The study, written by Kenneth Brown, president of the Alexis de Tocqueville Institute, will be released Thursday, according to ADTI. Brown said he developed his report by talking to about 100 open-source developers and experts.
"What I'm against is hybrid code, which is what is causing this criminal activity," Brown told LinuxInsider. By "hybrid," Brown means code that has both commercial and proprietary roots. "That hybrid genesis is causing people who work for major corporations to borrow and steal code ... and to have to contribute to open-source code," he said. "It started out academically and evolved to something commercial. That's what's caused the problem."
Tooth Fairy and Santa
The report, parts of which have been discussed recently on the ADTI Web site, also accuses Torvalds of taking credit for what Brown sees as a "derivatory" work.
In response to earlier reports of the upcoming study, Torvalds recently e-mailed LinuxWorld to say, "Okay, I admit it. I was just a front-man for the real fathers of Linux, the Tooth Fairy and Santa Claus." The Tooth Fairy and Santa could not be reached for comment, but Brown responded directly to LinuxInsider.
"Now he's making a big joke, saying it was Santa and the Tooth Fairy," said Brown, "but I want all of your readers to ask themselves, in the history of computing, has anyone else ever written an operating system who never was a licensee, didn't have operating system experience, and didn't have the source code? How did he develop so much code in just six months? Everyone else has taken years to develop operating systems.... Linus perpetuated the lie [that he is the inventor of the Linux kernel], and I have a problem with this smarmy attitude."
More Vulnerable to Security Threats?
Brown said he sees a direct link between the "hybrid" history of Linux and what he calls "stealing code," and it is this general attitude that also led to the hacking of the ADTI site on Tuesday and Wednesday morning, he said. "Now they're resorting to criminal activity," he alleged.
ADTI also criticizes open-source code for being more vulnerable to security threats than closed-source code -- a claim disputed by many analysts and computer scientists. "That's bogus," said John Pescatore, vice president and research fellow at Gartner, a research firm headquartered in Stamford, Connecticut.

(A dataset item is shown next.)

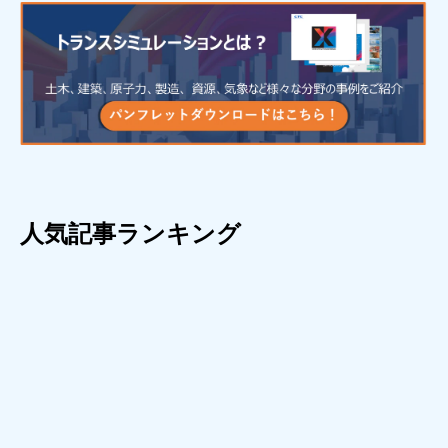
人気記事ランキング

"Open-source code gets secure faster than proprietary code for a variety of reasons," Pescatore said in an interview with LinuxInsider on Tuesday. "Other people find problems that get fixed ... and programmers write code differently when they know the whole world will be looking at it."
Brown Linked to Microsoft
As for originality, said Pescatore, operating systems evolve over time, often using variations on older ideas. "NT owes a debt to VMS, which has a lot of Unix-like structures," he said.
Ultimately, Pescatore added, people are looking for reliable operating systems at the lowest possible price. "That's how Microsoft did it," he said.
ADTI accepts money from Microsoft, but Brown refuses to say how much. "We don't talk about money with anybody ... but we'll accept money from anybody," he said.